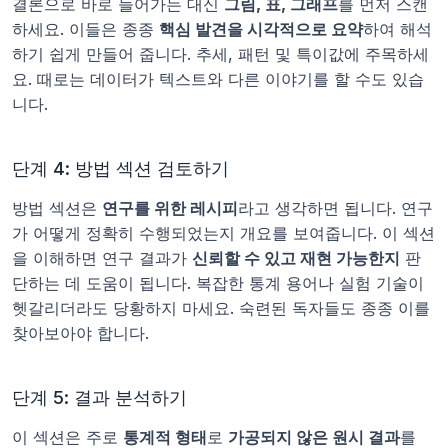
결론으로 바로 들어가는 대신 
그림, 표, 그래프
를 먼저 스캔
하세요. 이들은 종종 
핵심 발견을 시각적으로 요약
하여 해석
하기 쉽게 만들어 줍니다. 추세, 패턴 및 특이값에 주목하세
요. 때로는 데이터가 텍스트와 다른 이야기를 할 수도 있습
니다.
단계 4: 방법 섹션 검토하기
방법 섹션은 
연구를 위한 레시피
라고 생각하면 됩니다. 연구
가 어떻게 정확히 수행되었는지 개요를 보여줍니다. 이 섹션
을 이해하면 연구 결과가 
신뢰할 수 있고 재현 가능한지
 판
단하는 데 도움이 됩니다. 복잡한 통계 용어나 실험 기술이 
헷갈리더라도 당황하지 마세요. 숙련된 독자들도 종종 이를 
찾아보아야 합니다.
단계 5: 결과 분석하기
이 섹션은 주로 
통계적 형태
로 
가공되지 않은 원시 결과
를 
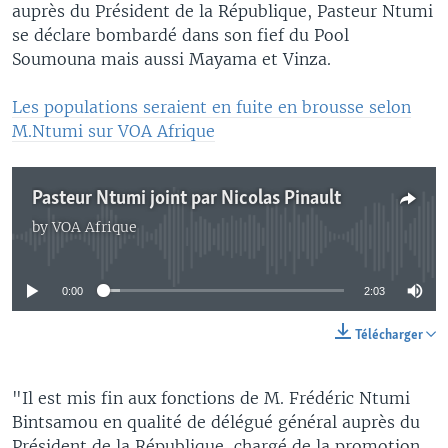
auprès du Président de la République, Pasteur Ntumi
se déclare bombardé dans son fief du Pool
Soumouna mais aussi Mayama et Vinza.
Les populations seraient en fuite en brousse selon
M.Ntumi sur VOA Afrique
Pasteur Ntumi joint par Nicolas Pinault
by
VOA Afrique
No media source currently available
0:00
2:03
Télécharger
"Il est mis fin aux fonctions de M. Frédéric Ntumi
Bintsamou en qualité de délégué général auprès du
Président de la République, chargé de la promotion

# # # #

• WORK ITEM: For every line above, produce an exact transcription that omits the images.

• SOLVED EXERCISE:
결론으로 바로 들어가는 대신 
그림, 표, 그래프
를 먼저 스캔
하세요. 이들은 종종 
핵심 발견을 시각적으로 요약
하여 해석
하기 쉽게 만들어 줍니다. 추세, 패턴 및 특이값에 주목하세
요. 때로는 데이터가 텍스트와 다른 이야기를 할 수도 있습
니다.
단계 4: 방법 섹션 검토하기
방법 섹션은 
연구를 위한 레시피
라고 생각하면 됩니다. 연구
가 어떻게 정확히 수행되었는지 개요를 보여줍니다. 이 섹션
을 이해하면 연구 결과가 
신뢰할 수 있고 재현 가능한지
 판
단하는 데 도움이 됩니다. 복잡한 통계 용어나 실험 기술이 
헷갈리더라도 당황하지 마세요. 숙련된 독자들도 종종 이를 
찾아보아야 합니다.
단계 5: 결과 분석하기
이 섹션은 주로 
통계적 형태
로 
가공되지 않은 원시 결과
를 
auprès du Président de la République, Pasteur Ntumi
se déclare bombardé dans son fief du Pool
Soumouna mais aussi Mayama et Vinza.
Les populations seraient en fuite en brousse selon
M.Ntumi sur VOA Afrique
Pasteur Ntumi joint par Nicolas Pinault
by
VOA Afrique
No media source currently available
0:00
2:03
Télécharger
"Il est mis fin aux fonctions de M. Frédéric Ntumi
Bintsamou en qualité de délégué général auprès du
Président de la République, chargé de la promotion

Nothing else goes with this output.